Despite their particular Finnishness, the appeal was international. The Moomins landed in America, were syndicated in newspapers throughout England, took Japan by storm. Academics debated Moomin philosophy. The Moomins grew larger and fatter as they grew more famous, and Jansson's anxieties about her celebrity became a subject in their stories.

It's going so well I can't help getting rich, even if they keep cheating me, she wrote to a friend. The Moomins, in their strange specificity, spoke to a near-universal audience, and Jansson's readers felt they knew her. She received approximately 2,000 letters a year, and sent a handwritten response to every letter she received.

Meanwhile, she dreamed of the tiny islands off the coast of Finland toward Estonia. She avoided the academies and turned down honors in favor of her solitude. She built homes on the remote islands, but friends and fans washed up unannounced. People come there to stare at me, she complained. I'll have to move back to town so I can work in peace. Jansson often found herself sleeping in a tent by the sea to accommodate visitors in her home. In her diary, she marked off the blessed days when she got to be alone.

The grueling business of creating ever more stories about the Moomins, especially as a syndicated comic strip, came to haunt her. She took to dating her letters to loved ones with the number of drawings she had reached (10,242). Her inspiration had run dry: I used to show the beautiful, abundant, profusion of the world. But how do you set about showing an empty room?

After seven years of newspaper strips, she celebrated her divorce from the Moomins with two bottles of Alsatian wine.
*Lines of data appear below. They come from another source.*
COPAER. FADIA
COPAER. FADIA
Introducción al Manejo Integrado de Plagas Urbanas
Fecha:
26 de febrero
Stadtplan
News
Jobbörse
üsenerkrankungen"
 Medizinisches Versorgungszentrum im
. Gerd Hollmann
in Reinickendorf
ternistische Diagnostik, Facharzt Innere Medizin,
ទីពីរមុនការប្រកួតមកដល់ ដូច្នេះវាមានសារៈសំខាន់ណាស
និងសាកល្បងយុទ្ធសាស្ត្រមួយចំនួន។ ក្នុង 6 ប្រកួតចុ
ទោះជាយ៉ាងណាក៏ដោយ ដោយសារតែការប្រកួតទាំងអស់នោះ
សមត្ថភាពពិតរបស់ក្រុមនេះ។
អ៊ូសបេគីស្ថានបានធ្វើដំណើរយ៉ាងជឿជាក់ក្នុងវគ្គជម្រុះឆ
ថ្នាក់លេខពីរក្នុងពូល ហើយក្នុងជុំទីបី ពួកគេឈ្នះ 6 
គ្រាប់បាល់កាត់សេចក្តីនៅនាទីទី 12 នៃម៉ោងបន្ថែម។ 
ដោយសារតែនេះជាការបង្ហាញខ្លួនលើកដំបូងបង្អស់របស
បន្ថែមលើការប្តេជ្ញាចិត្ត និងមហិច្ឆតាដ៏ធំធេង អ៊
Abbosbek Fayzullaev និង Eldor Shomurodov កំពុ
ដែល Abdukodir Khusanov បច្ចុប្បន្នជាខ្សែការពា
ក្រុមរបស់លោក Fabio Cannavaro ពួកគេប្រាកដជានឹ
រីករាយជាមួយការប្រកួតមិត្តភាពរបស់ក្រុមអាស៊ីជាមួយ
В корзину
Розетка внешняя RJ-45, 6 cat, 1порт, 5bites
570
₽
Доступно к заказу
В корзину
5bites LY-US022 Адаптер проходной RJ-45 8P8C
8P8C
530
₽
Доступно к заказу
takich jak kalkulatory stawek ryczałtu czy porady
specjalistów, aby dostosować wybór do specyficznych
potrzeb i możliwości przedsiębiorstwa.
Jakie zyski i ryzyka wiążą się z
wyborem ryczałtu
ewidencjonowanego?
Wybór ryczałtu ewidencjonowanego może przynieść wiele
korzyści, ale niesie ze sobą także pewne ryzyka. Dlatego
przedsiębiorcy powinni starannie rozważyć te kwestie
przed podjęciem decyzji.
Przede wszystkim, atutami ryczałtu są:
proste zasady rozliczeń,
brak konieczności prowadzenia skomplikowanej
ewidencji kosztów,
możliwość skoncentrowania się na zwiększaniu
I shall never again be able to write about those happy idiots who forgive each other and never realize they're being fooled, she wrote. But she was not through with them. She would continue writing about the Moomins until near the end of her life.

For decades, the back of the Moomin books stated that Tove Jansson lived alone on an island off the coast of Finland. The truth was more complicated. As a younger woman, Jansson referred jokingly to her suitors as male collars. She was more suited to what she described, in the coded language of the time, as the spook side or the Rive Gauche. She spent the second half of her life 46 years with a woman, the graphic artist Tuulikki Pietil, whom she called Tooti.

Soon after they began seeing each other, in the winter of 1955, a new character appeared in the Moomin universe: Too-Ticky, a sage and practical solver of problems, in a tam and striped shirt. Jansson and Pietil owned studios in the same apartment complex, connected through an attic hallway through which they visited each other. I love you, enchanted and at the same time at great peace, Jansson wrote to Pietil. She never mistook the serenity of their partnership for boredom.

In the later part of her life, Jansson took to writing literature for adults including several masterpieces, though one contemporary reviewer dismissed her as a great violinist who has grown tired of the violin and is now trying out her talent on the piano.

One of those books is Fair Play (1989), a frank and autobiographical portrait of her relationship. Within it Tove is Mari and Tooti is Jonna. In the final story, Jonna receives an offer to spend a full year in a residency in Paris. She suggests she ought to turn it down, though it is clear that Jonna secretly longs for the space and time apart to work, and so Mari tells her to take it.

The final lines of the book read: A daring thought was taking shape in her mind. She began to anticipate a solitude of her own, peaceful and full of possibility. She felt something close to exhilaration, of a kind that people can permit themselves when they are blessed with love. In the end, Jansson found what she had longed for, what every artist dreams of: a love so great that it permitted her to be alone.